Таков человек; таков каждый, кто может самому себе сказать: Я — человек. Не
должен ли он испытывать священного благоговения перед самим собой,
трепетать и содрогаться перед собственным своим величием. Таков каждый, кто
может мне сказать: Я семь. Где бы ты ни жил, ты, что носишь человеческий
образ, приближаешься ли ты к животным, под палкой погонщика сажая сахарный
тростник, или греешься ты на берегах Огненной Земли у огня, который не сам
ты зажег, пока он не погаснет и только плачешь, что он не хочет сам себя
поддерживать, являешься ли ты мне самым жалким и отвратительным злодеем,
все-таки ты — то же, что и я, ибо ты можешь сказать мне: Я есмь. Ты все же
мой товарищ, мой брат. О, я стоял, конечно, когда-то на той же ступени
человечества, на которой стоишь ты теперь, ибо это есть одна из ступеней
человечества и на этой лестнице нет скачков; быть может, я стоял на ней без
способности ясного сознания; быть может, я так быстро и торопливо над ней
поднялся, что не имел времени возвести в сознание мое состояние; но я,
разумеется, стоял некогда там, и ты будешь неизбежно там, где я теперь, и_
продолжится ли это миллионы миллион раз миллионы лет — что есть время? ты
неизбежно будешь стоять когда-нибудь на той же которой я теперь стою; ты
будешь стоять на той ступени, на которой я могу на тебя и ты на меня можешь
воздействовать. Ты также будешь когда-нибудь вовлечен в мой круг и
вовлечешь меня в твой; я признаю тебя также когда-нибудь как сотрудника в
моем великом плане. Для меня, который есмь Я — таков каждый, который есть
Я. Как же мне не содрогаться перед величием человеческого образа и перед
Божеством, которое, быть может, и в таинственном сумраке, но, однако же,
неизбежно живет в храме, носящем печать этого образа.

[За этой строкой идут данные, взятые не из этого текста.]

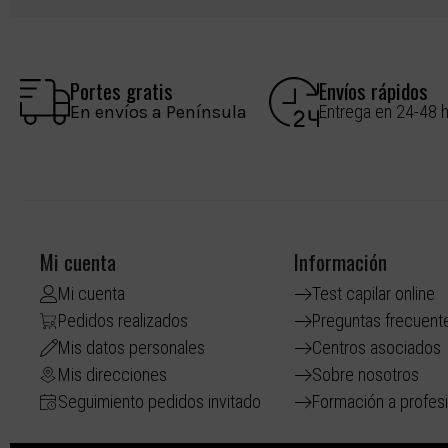
Portes gratis
Envíos rápidos
En envíos a Península
Entrega en 24-48 
Mi cuenta
Información
Mi cuenta
Test capilar online
Pedidos realizados
Preguntas frecuent
Mis datos personales
Centros asociados
Mis direcciones
Sobre nosotros
Seguimiento pedidos invitado
Formación a profes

Земля и небо, время и пространство, и все границы чувственности исчезают
для меня при этой мысли; как же не исчезнет для меня и индивид? К нему я не
приведу вас обратно!
Все индивиды заключаются в Едином великом Единстве чистого Духа*, пусть
будет это — то последнее слово, которым я вверяю себя вашей памяти; и пусть
это будет именно та память обо мне, которой я себя вверяю.
*Даже не зная моей системы, невозможно эти мысли считать за спинозизм, если только, по крайней мере, пересмотреть ход этого рассуждения в целом. Единство чистого духа есть для меня недосягаемый идеал, последняя цель, которая никогда не будет осуществлена в действительности.